Activision returned to the series with several graphic adventure games: Return to Zork (1993), Zork Nemesis: The Forbidden Lands (1996), and Zork: Grand Inquisitor (1997). It also released Zork: The Undiscovered Underground (1997), a free text adventure game partially written by original Infocom implementers Michael Berlyn and Marc Blank to promote Zork: Grand Inquisitor. In 2009 Jolt Online Gaming released Legends of Zork, a freemium browser-based online adventure game.
The original Zork games have been re-released in several compilations since Zork Trilogy. They are included in The Lost Treasures of Infocom (1991), Zork Anthology (1994), Classic Text Adventure Masterpieces of Infocom (1996), and Zork Legacy Collection (1996). A graphical port of Zork I for the PlayStation and Sega Saturn consoles was produced by Shōeisha in Japan in 1996, nineteen years after its original release. Unofficial versions of Zork have been created for over forty years for a wide range of systems, such as browsers or smart speakers.

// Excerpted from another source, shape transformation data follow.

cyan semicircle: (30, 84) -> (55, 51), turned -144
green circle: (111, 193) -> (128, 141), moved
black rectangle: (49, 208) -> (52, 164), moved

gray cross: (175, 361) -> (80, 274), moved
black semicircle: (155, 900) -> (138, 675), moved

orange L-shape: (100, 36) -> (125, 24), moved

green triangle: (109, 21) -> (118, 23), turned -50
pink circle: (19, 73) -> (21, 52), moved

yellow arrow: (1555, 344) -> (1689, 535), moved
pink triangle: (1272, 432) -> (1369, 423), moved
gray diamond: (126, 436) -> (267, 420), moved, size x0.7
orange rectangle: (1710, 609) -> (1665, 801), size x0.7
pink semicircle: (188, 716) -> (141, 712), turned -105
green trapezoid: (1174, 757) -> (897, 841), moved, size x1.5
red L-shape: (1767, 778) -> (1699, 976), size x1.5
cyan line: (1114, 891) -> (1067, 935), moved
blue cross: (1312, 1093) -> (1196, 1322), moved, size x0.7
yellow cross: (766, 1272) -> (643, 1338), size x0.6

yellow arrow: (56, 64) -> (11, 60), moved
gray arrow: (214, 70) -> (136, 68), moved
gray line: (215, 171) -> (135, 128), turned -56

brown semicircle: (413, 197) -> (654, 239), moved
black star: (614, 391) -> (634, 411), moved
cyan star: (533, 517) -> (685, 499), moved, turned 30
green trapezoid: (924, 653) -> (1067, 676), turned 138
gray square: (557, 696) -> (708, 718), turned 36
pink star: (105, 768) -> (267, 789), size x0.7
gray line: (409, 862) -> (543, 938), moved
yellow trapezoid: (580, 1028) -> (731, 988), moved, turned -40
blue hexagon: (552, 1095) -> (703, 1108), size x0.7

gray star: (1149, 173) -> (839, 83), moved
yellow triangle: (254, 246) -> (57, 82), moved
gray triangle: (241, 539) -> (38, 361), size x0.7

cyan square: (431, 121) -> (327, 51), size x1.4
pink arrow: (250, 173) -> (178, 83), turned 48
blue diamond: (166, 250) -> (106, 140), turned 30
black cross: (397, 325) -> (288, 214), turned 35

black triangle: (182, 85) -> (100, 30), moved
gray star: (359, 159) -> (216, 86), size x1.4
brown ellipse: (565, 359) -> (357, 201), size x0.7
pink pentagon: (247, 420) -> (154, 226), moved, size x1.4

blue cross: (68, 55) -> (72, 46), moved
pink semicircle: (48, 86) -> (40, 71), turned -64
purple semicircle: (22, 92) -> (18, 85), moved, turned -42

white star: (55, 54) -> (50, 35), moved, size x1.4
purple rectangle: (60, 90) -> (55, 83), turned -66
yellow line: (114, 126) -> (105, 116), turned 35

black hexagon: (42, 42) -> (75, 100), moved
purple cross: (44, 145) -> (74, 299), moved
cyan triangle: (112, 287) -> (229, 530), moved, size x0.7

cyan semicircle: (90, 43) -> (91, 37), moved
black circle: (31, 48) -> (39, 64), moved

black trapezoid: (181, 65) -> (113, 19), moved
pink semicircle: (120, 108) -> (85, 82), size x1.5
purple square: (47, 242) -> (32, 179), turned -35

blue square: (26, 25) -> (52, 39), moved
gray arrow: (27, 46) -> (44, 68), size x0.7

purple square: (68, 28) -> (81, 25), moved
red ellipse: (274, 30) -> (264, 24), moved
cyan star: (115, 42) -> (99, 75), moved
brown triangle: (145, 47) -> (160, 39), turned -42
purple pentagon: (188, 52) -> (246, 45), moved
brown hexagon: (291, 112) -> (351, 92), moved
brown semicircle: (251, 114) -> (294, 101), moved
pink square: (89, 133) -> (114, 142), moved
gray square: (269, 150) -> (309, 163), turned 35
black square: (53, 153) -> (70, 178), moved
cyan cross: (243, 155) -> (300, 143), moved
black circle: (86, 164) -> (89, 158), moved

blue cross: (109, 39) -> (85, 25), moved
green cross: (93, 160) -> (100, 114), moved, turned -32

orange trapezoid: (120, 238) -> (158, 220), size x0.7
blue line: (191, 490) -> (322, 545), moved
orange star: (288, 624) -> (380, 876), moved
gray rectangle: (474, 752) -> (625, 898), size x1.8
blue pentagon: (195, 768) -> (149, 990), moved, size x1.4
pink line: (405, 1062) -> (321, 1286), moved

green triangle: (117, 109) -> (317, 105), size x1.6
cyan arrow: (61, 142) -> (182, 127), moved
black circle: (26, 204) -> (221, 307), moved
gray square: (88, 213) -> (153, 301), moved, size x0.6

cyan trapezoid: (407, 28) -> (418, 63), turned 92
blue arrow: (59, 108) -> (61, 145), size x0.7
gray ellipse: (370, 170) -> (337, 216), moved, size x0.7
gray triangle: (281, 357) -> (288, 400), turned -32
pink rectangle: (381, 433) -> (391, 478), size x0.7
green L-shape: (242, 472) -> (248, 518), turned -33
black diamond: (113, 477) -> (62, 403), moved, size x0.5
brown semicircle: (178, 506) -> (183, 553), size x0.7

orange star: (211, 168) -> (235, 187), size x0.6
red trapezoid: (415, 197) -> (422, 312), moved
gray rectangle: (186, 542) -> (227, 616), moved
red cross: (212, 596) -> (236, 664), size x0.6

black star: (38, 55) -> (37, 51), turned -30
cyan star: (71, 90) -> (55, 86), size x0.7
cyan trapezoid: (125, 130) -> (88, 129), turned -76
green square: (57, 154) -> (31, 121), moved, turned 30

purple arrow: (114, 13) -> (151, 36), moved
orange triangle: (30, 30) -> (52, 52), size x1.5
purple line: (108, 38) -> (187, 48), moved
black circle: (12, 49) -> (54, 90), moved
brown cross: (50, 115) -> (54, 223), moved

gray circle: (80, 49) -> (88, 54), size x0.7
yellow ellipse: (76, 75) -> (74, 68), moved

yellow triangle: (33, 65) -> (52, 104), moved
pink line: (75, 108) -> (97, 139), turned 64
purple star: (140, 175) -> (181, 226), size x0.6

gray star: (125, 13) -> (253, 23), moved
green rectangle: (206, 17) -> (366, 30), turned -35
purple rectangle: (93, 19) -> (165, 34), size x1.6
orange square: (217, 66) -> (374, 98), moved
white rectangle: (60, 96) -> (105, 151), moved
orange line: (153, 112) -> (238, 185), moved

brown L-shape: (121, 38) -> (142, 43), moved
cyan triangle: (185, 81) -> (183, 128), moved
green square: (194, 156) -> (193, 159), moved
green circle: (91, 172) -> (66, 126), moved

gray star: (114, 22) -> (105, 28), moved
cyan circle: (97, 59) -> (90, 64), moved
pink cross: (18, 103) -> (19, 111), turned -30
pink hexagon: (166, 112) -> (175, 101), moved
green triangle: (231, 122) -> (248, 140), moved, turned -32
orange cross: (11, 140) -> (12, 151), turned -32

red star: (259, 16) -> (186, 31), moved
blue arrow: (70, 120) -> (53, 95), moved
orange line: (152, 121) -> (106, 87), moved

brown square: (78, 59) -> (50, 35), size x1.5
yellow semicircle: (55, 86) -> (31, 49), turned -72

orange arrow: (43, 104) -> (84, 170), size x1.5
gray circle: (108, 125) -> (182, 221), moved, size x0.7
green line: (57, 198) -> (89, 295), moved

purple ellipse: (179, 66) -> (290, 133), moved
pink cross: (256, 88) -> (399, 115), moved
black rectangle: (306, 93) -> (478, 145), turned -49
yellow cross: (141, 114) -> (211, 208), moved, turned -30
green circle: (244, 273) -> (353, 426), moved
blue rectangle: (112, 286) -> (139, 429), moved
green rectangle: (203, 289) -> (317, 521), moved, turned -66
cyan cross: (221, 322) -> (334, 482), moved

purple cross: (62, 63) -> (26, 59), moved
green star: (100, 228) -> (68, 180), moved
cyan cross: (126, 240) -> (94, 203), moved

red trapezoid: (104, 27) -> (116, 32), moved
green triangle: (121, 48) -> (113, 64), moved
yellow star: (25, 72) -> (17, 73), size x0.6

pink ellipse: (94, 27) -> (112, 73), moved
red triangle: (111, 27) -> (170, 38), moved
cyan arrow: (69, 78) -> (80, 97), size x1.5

Four gamebooks, written by Infocom developer Steve Meretzky and set in the Zork world, were published in 1983–1984: The Forces of Krill (1983), The Malifestro Quest (1983), The Cavern of Doom (1983), and Conquest at Quendor (1984). These books, known collectively as the "Zork books", are presented as interactive fiction in the style of the Choose Your Own Adventure series, wherein the player makes periodic choices and turns to a page that corresponds to that choice. Two novels were published based on the original game: The Zork Chronicles by George Alec Effinger (1990) and The Lost City of Zork by Robin Wayne Bailey (1991). In 1996 Threshold Entertainment acquired the rights to Zork and announced plans to create a Zork movie and live action TV series, though it was never produced.